As an experiment, I thought I’d see how quickly I could come up with a story form and template for generating a “data driven press release” that localises the data, and presents it in a textual form, for a particular CCG.

It took a couple of hours, and at the moment my recipe is hard coded to the Isle of Wight, but it should be easily generalisable to other CCGs (the blocker at the moment is identifying regional codes from CCG codes (the spreadsheets in the release don’t provide that linkage – another source for that data is required).

Anyway, here’s what I came up with:


Figures recently published by the HSCIC show that for the reporting period Financial 2014/2015, the total Net Ingredient Costs (NIC) for prescribed diabetes drugs was £2,450,628.59, representing 9.90% of overall Net Ingredient Costs. The ISLE OF WIGHT CCG prescribed 136,169 diabetes drugs items, representing 4.17% of all prescribed items. The average net ingredient cost (NIC) was £18.00 per item. This compares to 4.02% of items (9.85% of total NIC) in the Wessex (Q70) region and 4.45% of items (9.98% of total NIC) in England.

Of the total diabetes drugs prescribed, Insulins accounted for 21,170 items at a total NIC of £1,013,676.82 (£47.88 per item (on average), 0.65% of overall prescriptions, 4.10% of total NIC) and Antidiabetic Drugs accounted for 93,660 items at a total NIC of £825,682.54 (£8.82 per item (on average), 2.87% of overall prescriptions, 3.34% of total NIC).

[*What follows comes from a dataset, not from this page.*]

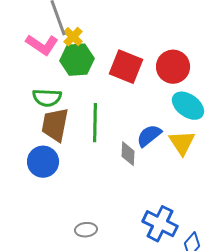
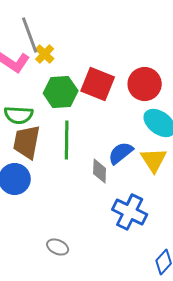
green hexagon: (77, 60) -> (61, 92), moved
blue cross: (160, 224) -> (130, 212), moved
gray ellipse: (86, 230) -> (58, 247), turned 30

For the NHS ISLE OF WIGHT CCG, the NIC in 2014/15 per patient on the QOF diabetes register in 2013/14 was £321.53. The QOF prevalence of diabetes, aged 17+, for the NHS ISLE OF WIGHT CCG in 2013/14 was 6.43%. This compares to a prevalence rate of 6.20% in Wessex and 5.70% across England.

All the text generator requires me to do is pass in the name of the CCG and the area code, and it does the rest. You can find the notebook that contains the code here: diabetes prescribing textualiser.